/---

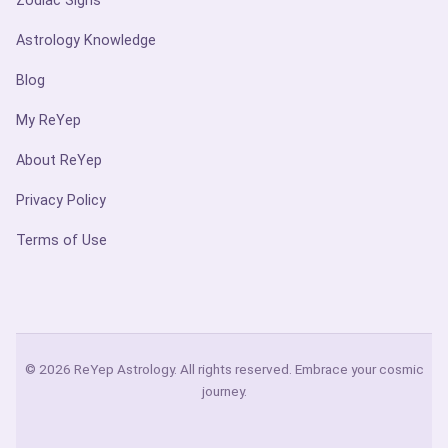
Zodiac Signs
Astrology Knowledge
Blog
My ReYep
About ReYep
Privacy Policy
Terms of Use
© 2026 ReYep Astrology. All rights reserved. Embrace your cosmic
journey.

\---

# What you have to do
The line containing "Embrace your cosmic" marks the start. Repeat it and every line after it to the end of the listing above, exactly.

# Written solution
© 2026 ReYep Astrology. All rights reserved. Embrace your cosmic
journey.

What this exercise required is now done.